This is a sampling of some of the symptoms that can be triggered by exposure to chemicals in one's food or environment.

Can a Diet Help Improve Your Child's Behavior?
Mothers often notice that there are times when their child's behavior seems to change after he has eaten.  It could be apple juice, or jelly beans, or a bologna sandwich.  It could be Halloween candy or birthday cake that seems to set him off.   You may have tried to avoid certain foods or food additives, only to find yourself bewildered as you attempt to sort out the likely trigger.
Perhaps when you go to a fast food restaurant you get her the orange drink to avoid the caffeine in cola.  Within two hours of eating there you have a little terror on your hands.  (The cola would probably have been a far better choice than the synthetically colored and flavored orange drink.)  Have you ever thought your child might be allergic to chocolate since it seems to "turn him on?"  (Most chocolate contains synthetic vanilla flavoring, called "vanillin," and this is a much more likely culprit than the caffeine, the chocolate or the sugar.)  Did you ever notice, as I did, that after a few days of an illness -- and not eating much -- your child is strangely calm?
The frustrating thing is that you are operating on scant information, and trying to reach your destination with no road map.  In order to identify the likely triggers for your child's behavioral outbursts, you need both information and direction, not to mention good advice and lots of support.
The good news is that you don't have to figure out your own test diet; this has already been done.  There is a systematic step-by-step technique that will guide you through the process of testing your child's sensitivities.  It is surprisingly easy -- kind of like a math quiz that is very easy when you know the answers!  More than two decades of successful experience by thousands of families have resulted in the Feingold Program. 

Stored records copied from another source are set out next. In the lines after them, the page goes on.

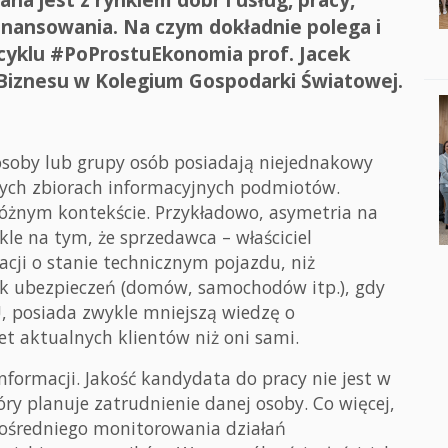
finansowania. Na czym dokładnie polega i
w cyklu #PoProstuEkonomia prof. Jacek
 Biznesu w Kolegium Gospodarki Światowej.
 osoby lub grupy osób posiadają niejednakowy
nych zbiorach informacyjnych podmiotów.
różnym kontekście. Przykładowo, asymetria na
e na tym, że sprzedawca – właściciel
cji o stanie technicznym pojazdu, niż
ek ubezpieczeń (domów, samochodów itp.), gdy
, posiada zwykle mniejszą wiedzę o
t aktualnych klientów niż oni sami.
nformacji. Jakość kandydata do pracy nie jest w
y planuje zatrudnienie danej osoby. Co więcej,
ośredniego monitorowania działań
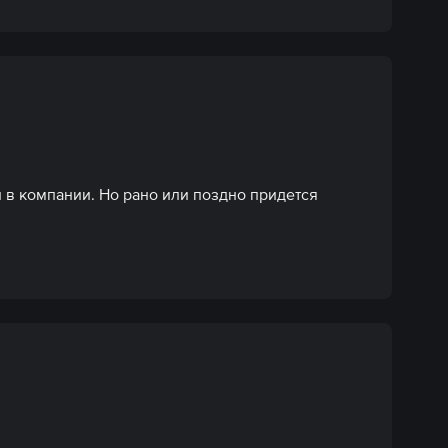
в компании. Но рано или поздно придется 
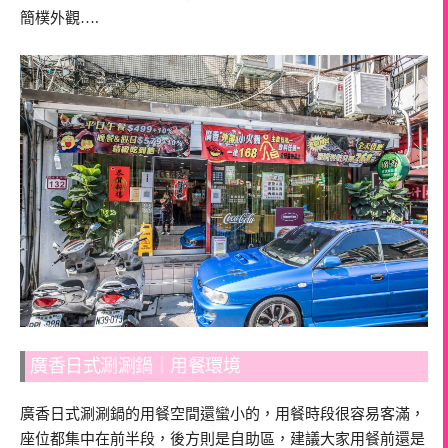
簡樸外觀….
廣香日式涮涮鍋｜用餐環境
廣香日式涮涮鍋的用餐空間還蠻小的，用餐時段很容易客滿，
座位都集中在前半段，後方則是自助區，建議大家用餐前還是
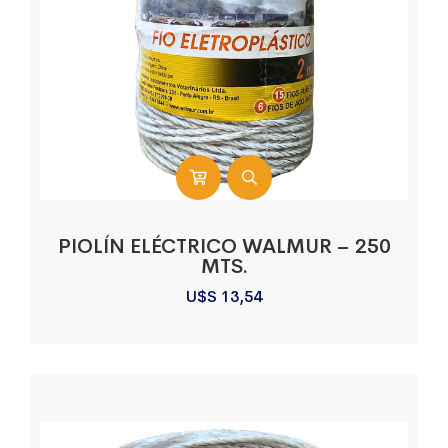
PIOLÍN ELÉCTRICO WALMUR – 250
MTS.
U$S
13,54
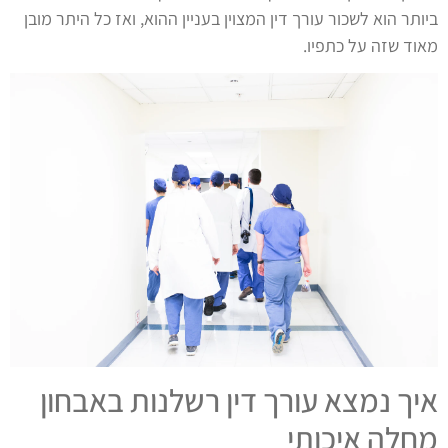
ביותר הוא לשכור עורך דין המצוין בעניין ההוא, ואז כל היתר מובן
מאוד שזה על כתפיו.
איך נמצא עורך דין רשלנות באבחון
מחלה איכותי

A brief background of the Feingold Program
As early as the 1940s, allergists began to publish reports of patients who were sensitive to tartrazine (Yellow dye No. 5).  The medical literature contains many references to symptoms such as hives, asthma and nasal congestion. Doctors also found that aspirin and other substances, commonly found in some fruits and vegetables, have a chemical similarity to synthetic yellow dye.  (The chemical name for aspirin is acetylsalicylic acid, and from this comes the term "salicylate," used to refer to those substances.) Physicians later found these chemicals affect children as well as adults, and that they can trigger behavior and learning problems.  The doctor who first observed this was Ben F. Feingold, M.D., Chief of Allergy at the Kaiser Permanente Medical Center in San Francisco.  Dr. Feingold was both a pediatrician and an allergist, and was a pioneer in the fields of allergy and immunology.  In addition to yellow dye and salicylates, he also removed other synthetic food dyes and all artificial flavorings.  Dr. Feingold would later expand what he named the "K-P Diet" to exclude the preservatives BHA, BHT and TBHQ.  In 1973 he reported the results of his work at the annual conference of the American Medical Association. His research received widespread publicity, and Random House asked him to write a book parents could use to help their children.  The publisher titled the book Why Your Child is Hyperactive.  As a result of thousands of parents reading this book and using the diet Feingold outlined, volunteer support groups began to spring up around the country; they chose the name "Feingold Associations" to honor the doctor who had made such a difference in their lives.  These parent associations began to share information, research brand name foods, and develop programs to make it easier for the new family to successfully use the diet.  Since it covers far more than just food, the Association calls it the Feingold Program.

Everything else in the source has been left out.